▸ Data to process
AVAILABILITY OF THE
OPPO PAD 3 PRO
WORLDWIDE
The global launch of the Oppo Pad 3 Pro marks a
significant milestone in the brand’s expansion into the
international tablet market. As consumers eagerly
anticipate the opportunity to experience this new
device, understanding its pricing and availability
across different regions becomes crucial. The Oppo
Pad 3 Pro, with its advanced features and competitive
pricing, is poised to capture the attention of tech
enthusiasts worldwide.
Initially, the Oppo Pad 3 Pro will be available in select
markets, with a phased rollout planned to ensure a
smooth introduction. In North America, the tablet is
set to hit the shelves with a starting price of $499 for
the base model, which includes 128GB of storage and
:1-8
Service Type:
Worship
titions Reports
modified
==
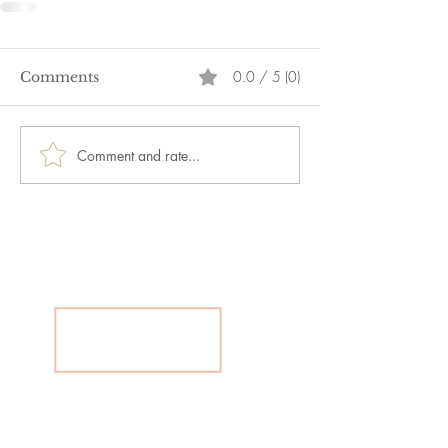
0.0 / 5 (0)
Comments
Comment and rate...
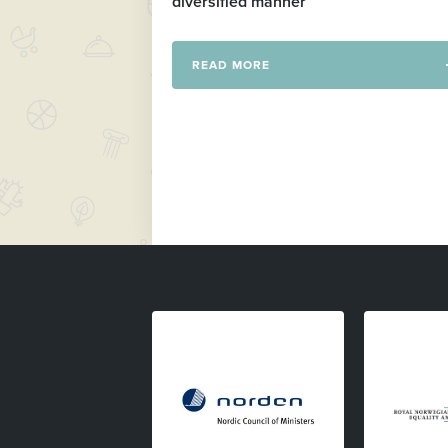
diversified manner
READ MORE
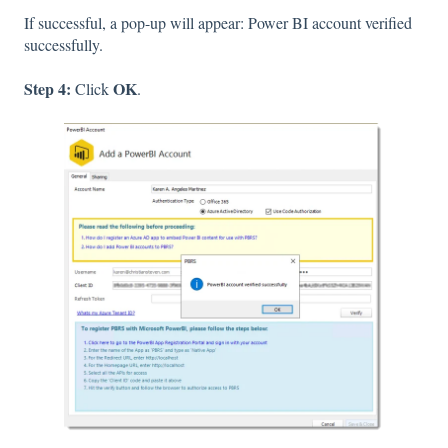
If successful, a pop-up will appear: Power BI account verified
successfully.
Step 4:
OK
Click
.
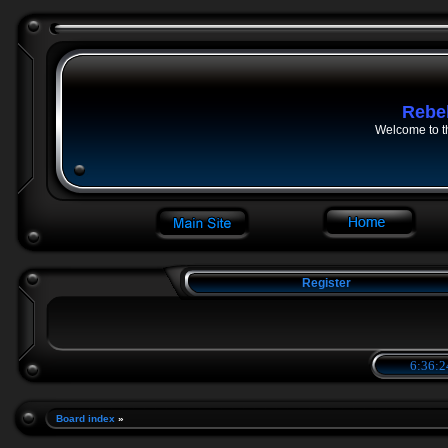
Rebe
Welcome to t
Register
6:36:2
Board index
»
...
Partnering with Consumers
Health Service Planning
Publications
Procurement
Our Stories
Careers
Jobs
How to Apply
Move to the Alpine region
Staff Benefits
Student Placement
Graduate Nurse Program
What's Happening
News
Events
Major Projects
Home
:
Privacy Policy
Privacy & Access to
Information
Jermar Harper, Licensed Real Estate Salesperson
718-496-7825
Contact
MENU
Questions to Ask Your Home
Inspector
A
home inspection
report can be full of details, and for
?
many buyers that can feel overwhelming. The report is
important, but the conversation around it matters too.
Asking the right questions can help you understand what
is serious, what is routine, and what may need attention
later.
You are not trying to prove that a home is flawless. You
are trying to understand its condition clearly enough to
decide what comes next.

▸ Requirement
Count the lines of the listing that contain the word "will", and give only the number.

▸ Response area
2